0

I have three versions of the functions to do element-wise comparison of two lists and output a count of results. First uses for loop (simple function), second uses list expression, third uses numpy. I expected numpy to be super-fast especially once when the list sizes are large, but find its not fast consistently.

Running this on google colab with different array sizes gives me results as follows: SN) ArraySize RuntimeRatio=Simple:Optimised:Numpy

  1. 25 1:0.43:2.61
  2. 25 1:0.22:0.46
  3. 25 1:0.63:0.29
  4. 25 1:0.75:1.18
  5. 2500 1:0.89:3.07
  6. 2500 1:0.84:1.51
  7. 2500 1:0.59:0.79
  8. 2500 1:0.75:2.19
  9. 250000 1:1.26:2.64
  10. 250000 1:1.23:2.18
  11. 250000 1:1.25:2.22
  12. 250000 1:0.90:1.56
  13. 25000000 1:1.40:2.25
  14. 25000000 1:1.32:2.22
  15. 25000000 1:1.29:2.17
  16. 25000000 1:1.28:2.19

Any ideas on whats happening or what I am doing wrong?

The code:

import numpy as np
import time
import random

def solution_list_simple(a, b):
  answer = 0
  for aval, bval in zip(a, b):
    if aval > bval:
      answer += 1
  return answer
###########
def solution_list_opti(a, b):
  return [ a_ele > b_ele for a_ele, b_ele in zip(a, b) ].count(True)
###########
def solution_np(a, b):
  return np.sum( np.array(a) > np.array(b) )
###########
random.seed(30)
howmanyvalue = 250000
A = [ random.randint(1, 100) for _ in range(howmanyvalue) ]
B = [ random.randint(1, 100) for _ in range(howmanyvalue) ]

## list version - simple
start_time = time.time()
print(f"")
print(f"\nanswer list simple = {solution_list_simple(A, B)}")
runtime_list_simple = time.time() - start_time
print(f"Runtime list simple = {runtime_list_simple}")

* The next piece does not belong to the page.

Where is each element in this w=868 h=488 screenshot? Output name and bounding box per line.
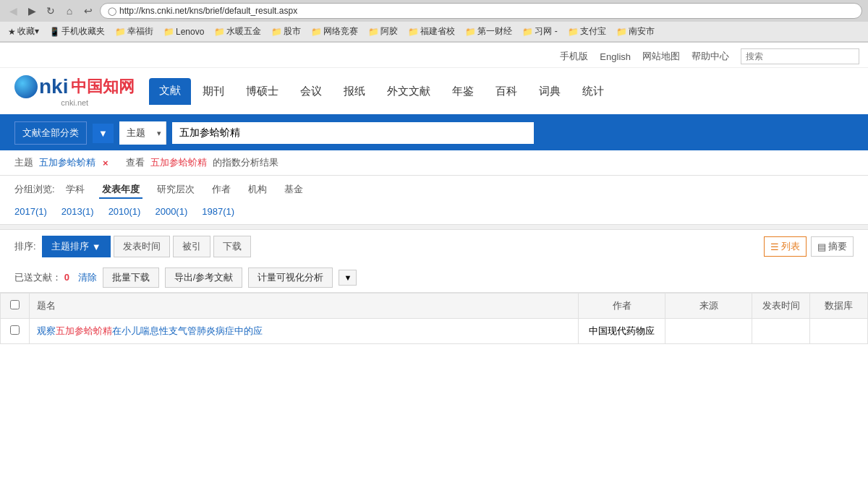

## list version - optmised
start_time = time.time()
print(f"")
print(f"\nanswer list_opti = {solution_list_opti(A, B)}")
runtime_list_opti = time.time() - start_time
print(f"Runtime list optimised = {runtime_list_opti}")

## numpy version
start_time = time.time()
print(f"")
print(f"\nanswer numpy = {solution_np(A, B)}")
end_np = time.time()
runtime_numpy = time.time() - start_time
print(f"Runtime numpy = {runtime_numpy}")

print(f"\n\nRelative ratios\nlist_simple : list_optimised : numpy = {1} : {(runtime_list_opti / runtime_list_simple):.2f} : {(runtime_numpy / runtime_list_simple):.2f}")
anon01
  • 10,618
  • 8
  • 35
  • 58
rbewoor
  • 305
  • 1
  • 3
  • 14
  • 3
    Converting a list to array takes time. – hpaulj Sep 05 '20 at 22:01
  • @hpaulj : True, but I thought the idea of a numpy array was that is contiguous memory as opposed to a list. So the vectorised (SIMD) operations would be much faster especially with large size like 25000000. Even with this huge size its more than twice slower. – rbewoor Sep 05 '20 at 23:06
  • 2
    Did you time the `np.array(a)` by itself? And `np.sum( A > B )` using arrays? `numpy` compiled operations on whole arrays are indeed fast, but only if you start with arrays. – hpaulj Sep 05 '20 at 23:45

1 Answers1

0

Simple. Don't include the creation of the numpy array in the timing stuff.